* [DIRECTIONS]
Output range, inclusive: from the line containing "Sitemiz, 5651 Sayılı" to the line containing "siteye üye olarak". Restate those lines from the data below word for word and only those.

* [EXERCISE INPUTS]

━━━━

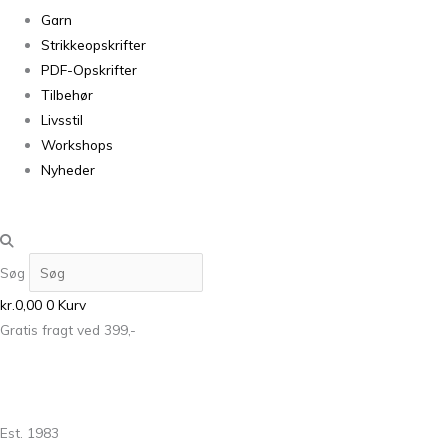
Garn
Strikkeopskrifter
PDF-Opskrifter
Tilbehør
Livsstil
Workshops
Nyheder
Søg
kr.
0,00
0
Kurv
Gratis fragt ved 399,-
Est. 1983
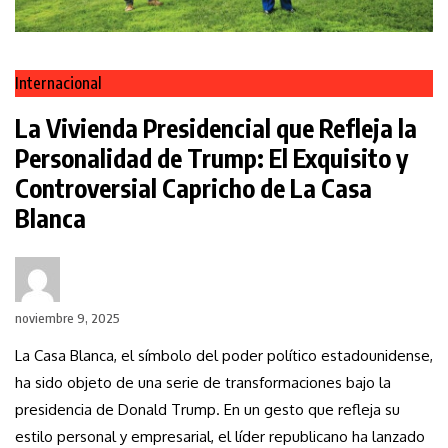
Internacional
La Vivienda Presidencial que Refleja la
Personalidad de Trump: El Exquisito y
Controversial Capricho de La Casa
Blanca
noviembre 9, 2025
La Casa Blanca, el símbolo del poder político estadounidense,
ha sido objeto de una serie de transformaciones bajo la
presidencia de Donald Trump. En un gesto que refleja su
estilo personal y empresarial, el líder republicano ha lanzado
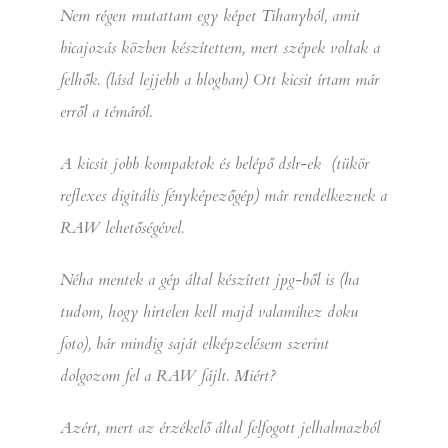
Nem régen mutattam egy képet Tihanyból, amit
bicajozás közben készítettem, mert szépek voltak a
felhők. (lásd lejjebb a blogban) Ott kicsit írtam már
erről a témáról.
A kicsit jobb kompaktok és belépő dslr-ek (tükör
reflexes digitális fényképezőgép) már rendelkeznek a
RAW lehetőségével.
Néha mentek a gép által készített jpg-ből is (ha
tudom, hogy hirtelen kell majd valamihez doku
foto), bár mindig saját elképzelésem szerint
dolgozom fel a RAW fájlt. Miért?
Azért, mert az érzékelő által felfogott jelhalmazból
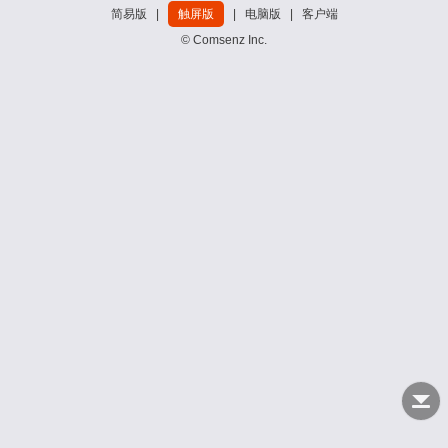
简易版
|
触屏版
|
电脑版
|
客户端
© Comsenz Inc.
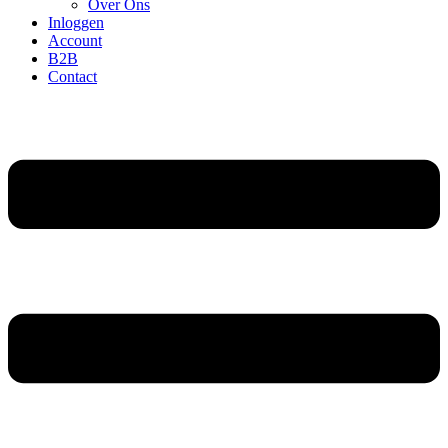
Over Ons
Inloggen
Account
B2B
Contact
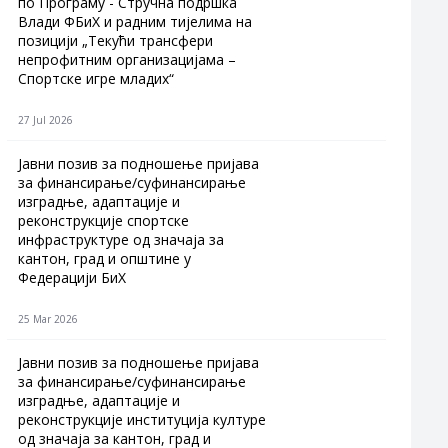
по Програму - Стручна подршка
Влади ФБиХ и радним тијелима на
позицији „Текући трансфери
непрофитним организацијама –
Спортске игре младих“
27 Jul 2026
Jавни позив за подношење пријава
за финансирање/суфинансирање
изградње, адаптације и
реконструкције спортске
инфраструктуре од значаја за
кантон, град и општине у
Федерацији БиХ
25 Mar 2026
Јавни позив за подношење пријава
за финансирање/суфинансирање
изградње, адаптације и
реконструкције институција културе
од значаја за кантон, град и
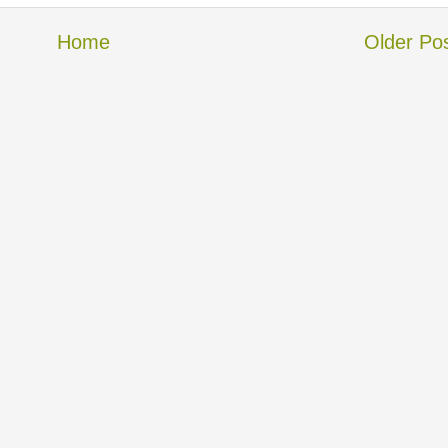
Home
Older Po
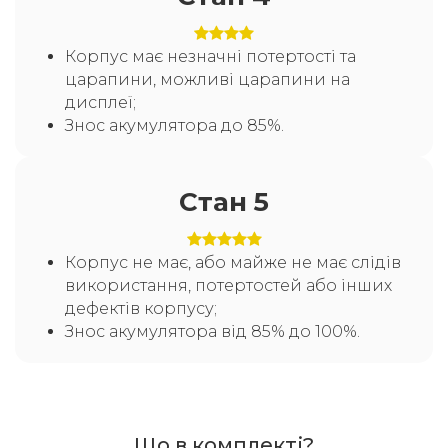
Корпус має незначні потертості та
царапини, можливі царапини на
дисплеї;
Знос акумулятора до 85%.
Стан 5
Корпус не має, або майже не має слідів
використання, потертостей або інших
дефектів корпусу;
Знос акумулятора від 85% до 100%.
Що в комплекті?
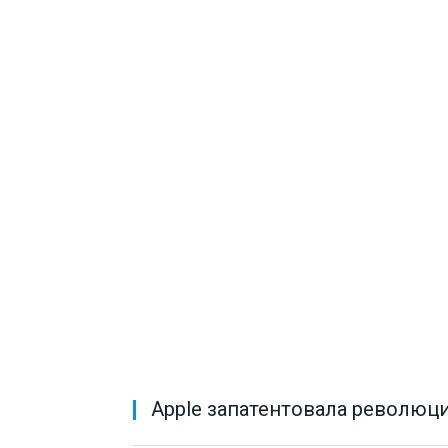
Apple запатентовала революц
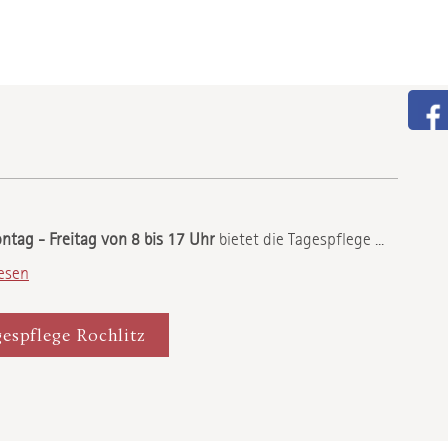
tag - Freitag von 8 bis 17 Uhr
bietet die Tagespflege ...
esen
espflege Rochlitz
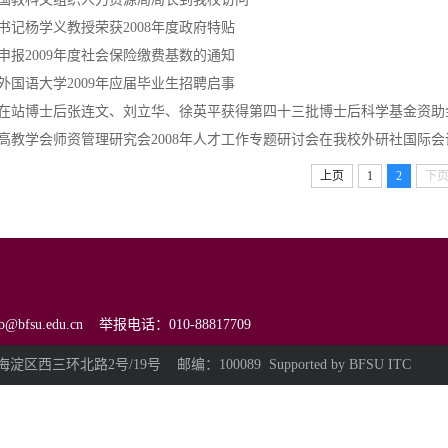
书记杨学义教授荣获2008年度政府特贴
申报2009年度社会保险缴费基数的通知
外国语大学2009年应届毕业生招聘启事
在站博士后张连文、刘立华、徐英平获得第四十三批博士后科学基金资助
高教学会师资管理研究会2008年人才工作专题研讨会在我校外研社国际会议
上页
1
2
下
zb@bfsu.edu.cn 举报电话：010-88817709
区西三环北路2号/19号 邮编：100089 Supported by BFSU ITC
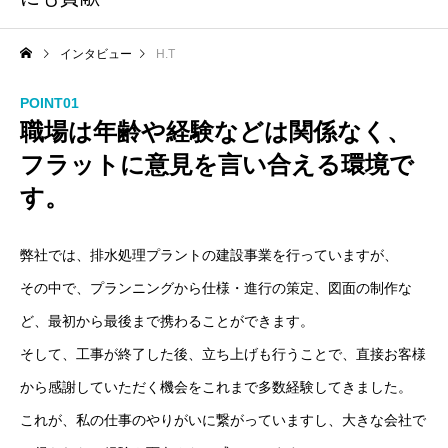
インタビュー
H.T
POINT01
職場は年齢や経験などは関係なく、
フラットに意見を言い合える環境で
す。
弊社では、排水処理プラントの建設事業を行っていますが、
その中で、プランニングから仕様・進行の策定、図面の制作な
ど、最初から最後まで携わることができます。
そして、工事が終了した後、立ち上げも行うことで、直接お客様
から感謝していただく機会をこれまで多数経験してきました。
これが、私の仕事のやりがいに繋がっていますし、大きな会社で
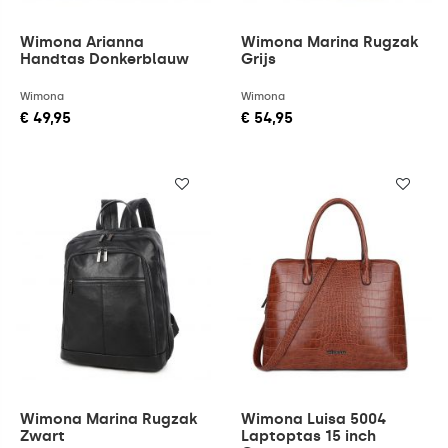
Wimona Arianna
Wimona Marina Rugzak
Handtas Donkerblauw
Grijs
Wimona
Wimona
€ 49,95
€ 54,95
Wimona Marina Rugzak
Wimona Luisa 5004
Zwart
Laptoptas 15 inch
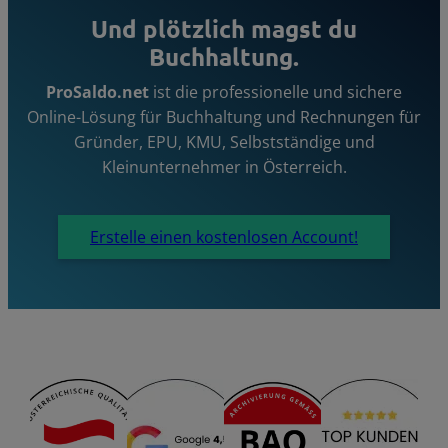
Und plötzlich magst du
Buchhaltung.
ProSaldo.net
ist die professionelle und sichere
Online-Lösung für Buchhaltung und Rechnungen für
Gründer, EPU, KMU, Selbstständige und
Kleinunternehmer in Österreich.
Erstelle einen kostenlosen Account!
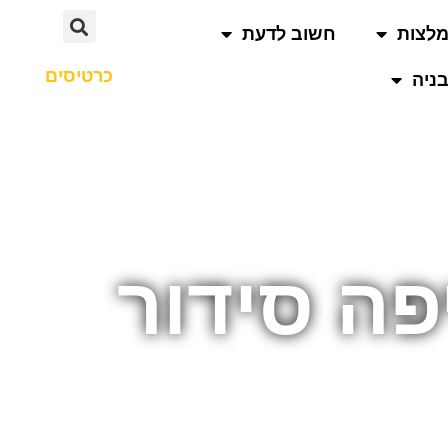
לצות
חשוב לדעת
כרטיסים
ניה
פה סידור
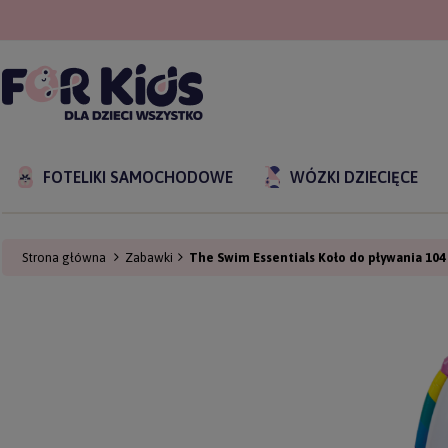
FOTELIKI SAMOCHODOWE
WÓZKI DZIECIĘCE
Strona główna
Zabawki
The Swim Essentials Koło do pływania 104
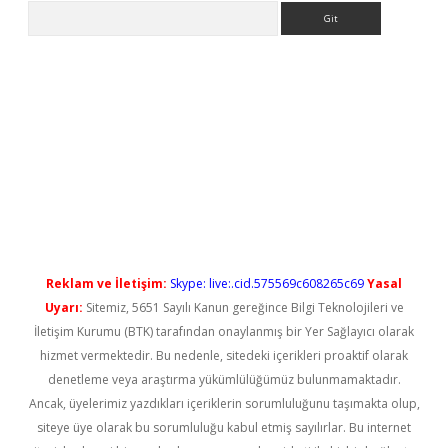
Arama
o/
betexpergir.net
Reklam ve İletişim:
Skype: live:.cid.575569c608265c69
Yasal
Uyarı:
Sitemiz, 5651 Sayılı Kanun gereğince Bilgi Teknolojileri ve
İletişim Kurumu (BTK) tarafından onaylanmış bir Yer Sağlayıcı olarak
hizmet vermektedir. Bu nedenle, sitedeki içerikleri proaktif olarak
denetleme veya araştırma yükümlülüğümüz bulunmamaktadır.
Ancak, üyelerimiz yazdıkları içeriklerin sorumluluğunu taşımakta olup,
siteye üye olarak bu sorumluluğu kabul etmiş sayılırlar. Bu internet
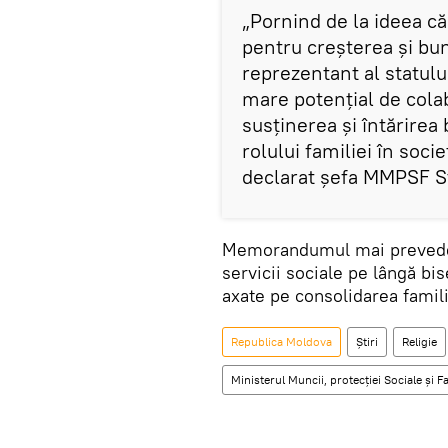
„Pornind de la ideea că
pentru creșterea și bun
reprezentant al statulu
mare potențial de colab
susținerea și întărirea 
rolului familiei în socie
declarat şefa MMPSF St
Memorandumul mai prevede s
servicii sociale pe lângă bis
axate pe consolidarea familii
Republica Moldova
Știri
Religie
Ministerul Muncii, protecţiei Sociale şi Fa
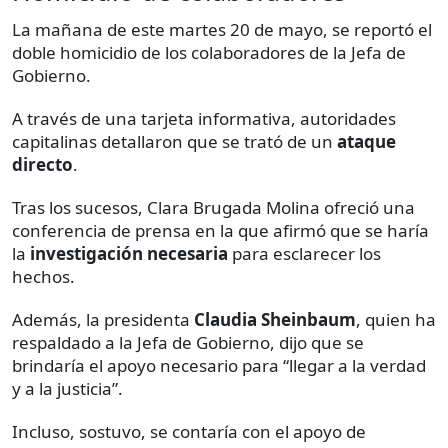
La mañana de este martes 20 de mayo, se reportó el
doble homicidio de los colaboradores de la Jefa de
Gobierno.
A través de una tarjeta informativa, autoridades
capitalinas detallaron que se trató de un
ataque
directo
.
Tras los sucesos, Clara Brugada Molina ofreció una
conferencia de prensa en la que afirmó que se haría
la
investigación necesaria
para esclarecer los
hechos.
Además, la presidenta
Claudia Sheinbaum
, quien ha
respaldado a la Jefa de Gobierno, dijo que se
brindaría el apoyo necesario para “llegar a la verdad
y a la justicia”.
Incluso, sostuvo, se contaría con el apoyo de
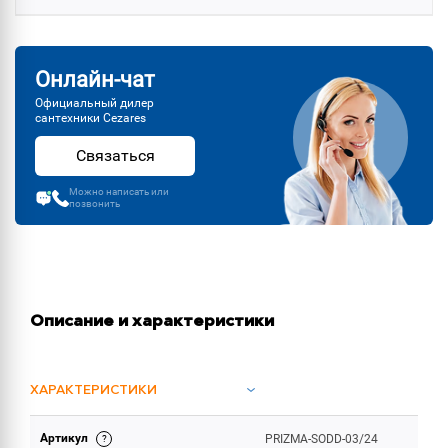
Онлайн-чат
Официальный дилер
сантехники Cezares
Связаться
Можно написать или
позвонить
Описание и характеристики
ХАРАКТЕРИСТИКИ
Артикул
PRIZMA-SODD-03/24
ОБЪЕМ ПОСТАВКИ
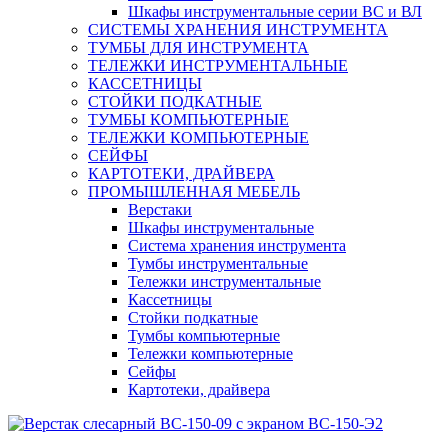
Шкафы инструментальные серии ВС и ВЛ
СИСТЕМЫ ХРАНЕНИЯ ИНСТРУМЕНТА
ТУМБЫ ДЛЯ ИНСТРУМЕНТА
ТЕЛЕЖКИ ИНСТРУМЕНТАЛЬНЫЕ
КАССЕТНИЦЫ
СТОЙКИ ПОДКАТНЫЕ
ТУМБЫ КОМПЬЮТЕРНЫЕ
ТЕЛЕЖКИ КОМПЬЮТЕРНЫЕ
СЕЙФЫ
КАРТОТЕКИ, ДРАЙВЕРА
ПРОМЫШЛЕННАЯ МЕБЕЛЬ
Верстаки
Шкафы инструментальные
Система хранения инструмента
Тумбы инструментальные
Тележки инструментальные
Кассетницы
Стойки подкатные
Тумбы компьютерные
Тележки компьютерные
Сейфы
Картотеки, драйвера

━━━━

* [RESULT FOR THIS EXERCISE]
Sitemiz, 5651 Sayılı Kanun gereğince Bilgi Teknolojileri ve
İletişim Kurumu (BTK) tarafından onaylanmış bir Yer Sağlayıcı olarak
hizmet vermektedir. Bu nedenle, sitedeki içerikleri proaktif olarak
denetleme veya araştırma yükümlülüğümüz bulunmamaktadır.
Ancak, üyelerimiz yazdıkları içeriklerin sorumluluğunu taşımakta olup,
siteye üye olarak bu sorumluluğu kabul etmiş sayılırlar. Bu internet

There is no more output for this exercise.